[Dataset entries]
#####
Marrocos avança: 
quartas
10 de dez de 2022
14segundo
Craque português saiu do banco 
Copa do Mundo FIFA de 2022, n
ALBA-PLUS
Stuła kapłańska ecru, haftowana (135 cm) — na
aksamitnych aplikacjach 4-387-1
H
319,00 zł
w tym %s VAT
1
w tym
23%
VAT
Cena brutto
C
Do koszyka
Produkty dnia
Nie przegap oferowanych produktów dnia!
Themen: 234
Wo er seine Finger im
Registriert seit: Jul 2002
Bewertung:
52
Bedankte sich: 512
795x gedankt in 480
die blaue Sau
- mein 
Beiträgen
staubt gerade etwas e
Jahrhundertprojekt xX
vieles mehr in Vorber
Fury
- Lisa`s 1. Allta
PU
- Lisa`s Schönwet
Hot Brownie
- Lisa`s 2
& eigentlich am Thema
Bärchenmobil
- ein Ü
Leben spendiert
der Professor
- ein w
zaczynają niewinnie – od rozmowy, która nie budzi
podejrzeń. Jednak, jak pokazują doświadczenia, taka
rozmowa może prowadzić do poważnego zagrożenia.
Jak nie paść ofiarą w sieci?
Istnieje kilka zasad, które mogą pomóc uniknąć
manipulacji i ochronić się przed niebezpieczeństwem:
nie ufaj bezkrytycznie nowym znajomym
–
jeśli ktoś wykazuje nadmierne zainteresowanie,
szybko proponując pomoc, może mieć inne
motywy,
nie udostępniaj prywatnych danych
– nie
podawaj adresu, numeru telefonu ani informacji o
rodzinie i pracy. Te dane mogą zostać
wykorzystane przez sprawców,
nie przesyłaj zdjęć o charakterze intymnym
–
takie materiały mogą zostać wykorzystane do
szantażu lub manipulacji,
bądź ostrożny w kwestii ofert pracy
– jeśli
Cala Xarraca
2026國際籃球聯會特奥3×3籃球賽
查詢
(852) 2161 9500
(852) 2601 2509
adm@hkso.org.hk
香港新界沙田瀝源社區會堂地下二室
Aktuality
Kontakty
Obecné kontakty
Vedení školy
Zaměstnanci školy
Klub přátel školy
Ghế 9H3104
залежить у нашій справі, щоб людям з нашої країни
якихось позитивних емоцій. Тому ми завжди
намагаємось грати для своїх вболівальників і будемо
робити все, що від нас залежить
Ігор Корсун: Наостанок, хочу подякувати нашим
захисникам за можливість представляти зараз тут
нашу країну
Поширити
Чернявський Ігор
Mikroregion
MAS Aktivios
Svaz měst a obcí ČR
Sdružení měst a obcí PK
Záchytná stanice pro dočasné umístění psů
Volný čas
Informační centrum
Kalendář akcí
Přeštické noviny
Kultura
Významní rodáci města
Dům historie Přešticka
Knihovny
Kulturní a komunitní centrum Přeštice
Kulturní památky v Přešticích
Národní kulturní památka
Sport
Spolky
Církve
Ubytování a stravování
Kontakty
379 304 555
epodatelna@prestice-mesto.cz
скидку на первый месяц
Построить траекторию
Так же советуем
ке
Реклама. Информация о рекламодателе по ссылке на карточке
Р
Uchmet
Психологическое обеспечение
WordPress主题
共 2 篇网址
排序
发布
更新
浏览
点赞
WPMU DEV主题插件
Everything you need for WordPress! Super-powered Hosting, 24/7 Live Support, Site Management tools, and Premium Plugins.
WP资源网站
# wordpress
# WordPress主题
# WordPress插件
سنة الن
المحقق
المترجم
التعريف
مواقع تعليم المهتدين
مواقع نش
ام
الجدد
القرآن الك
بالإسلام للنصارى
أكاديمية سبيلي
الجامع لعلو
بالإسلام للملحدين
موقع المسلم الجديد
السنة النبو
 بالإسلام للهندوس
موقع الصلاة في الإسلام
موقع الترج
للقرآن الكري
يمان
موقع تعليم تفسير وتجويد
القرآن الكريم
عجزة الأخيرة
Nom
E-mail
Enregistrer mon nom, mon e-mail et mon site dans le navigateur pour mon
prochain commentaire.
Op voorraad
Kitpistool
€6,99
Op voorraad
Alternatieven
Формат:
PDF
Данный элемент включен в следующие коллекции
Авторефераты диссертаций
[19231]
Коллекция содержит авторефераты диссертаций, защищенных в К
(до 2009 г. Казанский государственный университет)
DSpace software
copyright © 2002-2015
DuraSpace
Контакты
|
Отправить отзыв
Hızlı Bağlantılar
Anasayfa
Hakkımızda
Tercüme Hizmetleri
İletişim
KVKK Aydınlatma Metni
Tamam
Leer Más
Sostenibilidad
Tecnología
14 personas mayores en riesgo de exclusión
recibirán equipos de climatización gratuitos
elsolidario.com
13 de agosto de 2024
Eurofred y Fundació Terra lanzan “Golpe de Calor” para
#####
_TASK STATEMENT_
Return every line from the records above that holds the word "mail".

_ANSWER TO THE PROBLEM_
E-mail
Enregistrer mon nom, mon e-mail et mon site dans le navigateur pour mon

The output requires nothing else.